■ **Exercise objective**: Look through the data below. Collect every line where the word "chart" occurs.

Document structure recognition data
- - -
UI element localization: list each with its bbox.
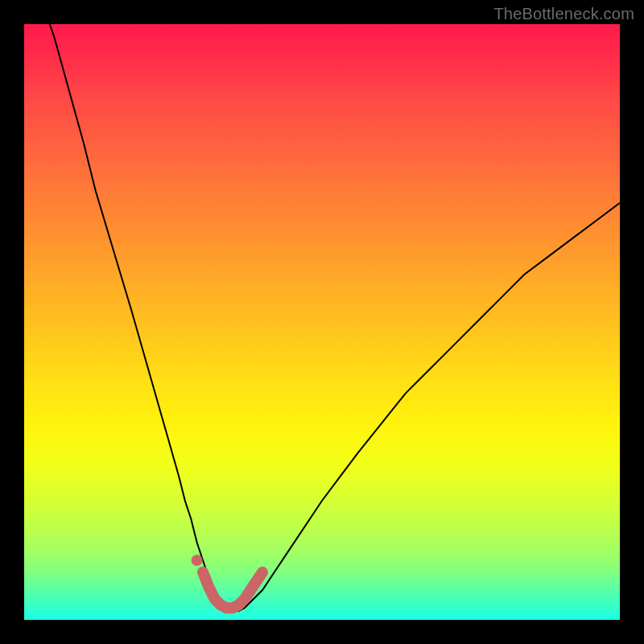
marker-dot-icon (192, 555, 203, 566)
chart-svg (24, 24, 620, 620)
chart-frame: TheBottleneck.com (0, 0, 644, 644)
bottleneck-marker (203, 572, 262, 608)
plot-area (24, 24, 620, 620)
watermark-text: TheBottleneck.com (493, 5, 634, 23)
bottleneck-curve (24, 24, 620, 611)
- - -
■ **Completed exercise**:
chart-svg (24, 24, 620, 620)
chart-frame: TheBottleneck.com (0, 0, 644, 644)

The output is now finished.